▸ **Assigned task**: Down to the last line, set down the listing below exactly, apart from its pictures.

▸ **Material provided**:
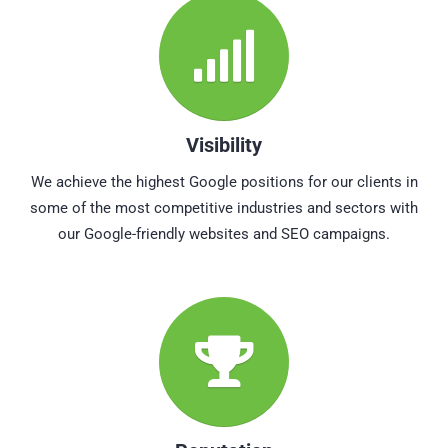
Visibility
We achieve the highest Google positions for our clients in
some of the most competitive industries and sectors with
our Google-friendly websites and SEO campaigns.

▸ **Response**:
Visibility
We achieve the highest Google positions for our clients in
some of the most competitive industries and sectors with
our Google-friendly websites and SEO campaigns.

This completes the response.